[Collected data]
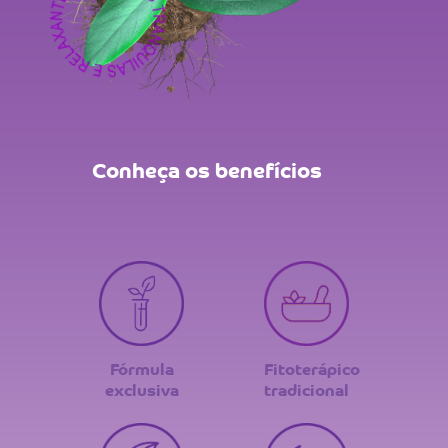
Conheça os benefícios
Fórmula
Fitoterápico
exclusiva
tradicional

Your objective | Set down the entries above exactly, and keep every picture out of your copy.

Solution for this exercise |
Conheça os benefícios
Fórmula
Fitoterápico
exclusiva
tradicional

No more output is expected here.